I say, I want you to look at something, but see it. That's the great secret. Because you can be looking at that picture and not seeing it at all. Ask them, "What were you looking at?" It isn't a question of staring, it's a question of consciously directing the eyes, so that they are seeing. Some teachers don't use their eyes at all. It's terrible. FM used to say that a lot -- "Look at what you're doing, you've got to use all your senses," he used to say.

It's all part of the fixing. That's our biggest evil, fixing. FM used to say that. "You all fix." See, it's the desire to hold onto something. You've got to let it go and be in danger.


The intention of the phrase "consciously direct the eyes" in this passage should not be understood as an exhortation to do something specific with the muscles of the eye. (As always, beware the written word.) Marjory is talking about the eyes in this passage because she was specifically asked about the eyes.In fact, in the 30 or 40 lessons I had with Marjory, I don't remember her once mentioning the eyes. But she spoke constantly of letting the neck be free, to let the head go forward and up, to let the back lengthen and widen, while sending the knees away.
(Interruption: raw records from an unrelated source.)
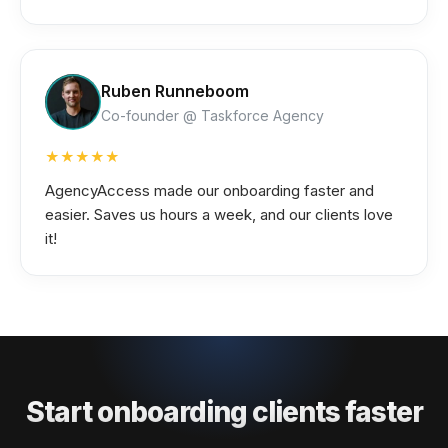
Ruben Runneboom
Co-founder @ Taskforce Agency
★★★★★
AgencyAccess made our onboarding faster and
easier. Saves us hours a week, and our clients love
it!
Start onboarding clients faster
So pashyan in this verse, as I read it, does not mean seeing only with the eye. As discussed previously in connection with the golfer who couldn't keep his eyes on the ball, truly to see an object as it really is may be a function of the co-ordination of one's whole body-mind. And a particularly important role within this overall co-ordination, as far as my present understanding goes, is played by vestibular reflexes beginning with the Moro reflex. So the way I use my eyes depends to a large extent on the way my ears use me.

EH Johnston:
For a man is chained by the false conception of an object, while by seeing the same object as it really is he is liberated.

Linda Covill:
For a man is imprisoned by unreal imaginings about a sense object, but when he sees that very same sense object as it really is, then he is freed.


VOCABULARY:
abhuuta: mfn. whatever has not been or happened
parikalpena (inst.): through fixing

viShayasya (genitive): of an object
hi: for
badhyate = 3rd pers. sing, passive of bandh: to bind , tie , fix , fasten , chain , fetter

tam eva: that very
viShayam (acc.): object
pashyan: seeing

bhuuta: n. that which is or exists
-taH: (adverbial/ablative suffix) as is, in accordance with
parimucyate = 3rd pers. sing, passive of parimuc: to unloose , set free

4 comments:

SlowZen said...

Hi Mike,
I hear that seeing has often been used to represent all the sences much like form has been used to represent the five skandhas in early texts.

Mike Cross said...

Hi Jordan,
I think I see where you are coming from, and am in agreement. At the same time, I think Ashvaghosha wrote Saundarananda so that a US marine or an English Alexander teacher might be able to understand it just with a will to the truth and a Sanskrit dictionary, and without recourse to any technical 'Buddhist' knowledge. Do you see my point?
All the best,
Mike

SlowZen said...

Hey Mike,
What you are saying appeals to the way I would like things to be. But I have some doubts.

The Buddha pretty famously made words technical by giving thorough definitions of what exactly he did not mean and did mean when he said something.

The community that grew around Buddha, like a community of Alexander teachers, or U.S. Marines with their unique jargon, also would have developed their own vernacular. Ashvaghosha would have been immersed in that vernacular and would have a hard time not using it.

and finaly, your even using your own technical terms in your interpretation of Ashvaghosha's work.

Mike Cross said...

Thanks Jordan,

Your points seem to me to be fair ones. I do use terms like "end-gaining" a lot, to save myself the trouble of spelling out every time what I mean by "end-gaining." Or do I maybe sometimes save myself the trouble of thinking out every time what "end-gaining" means? Sometimes jargon goes hand in hand with lazy thinking. So even if we have a hard time not using it, maybe we should have a hard time not using it.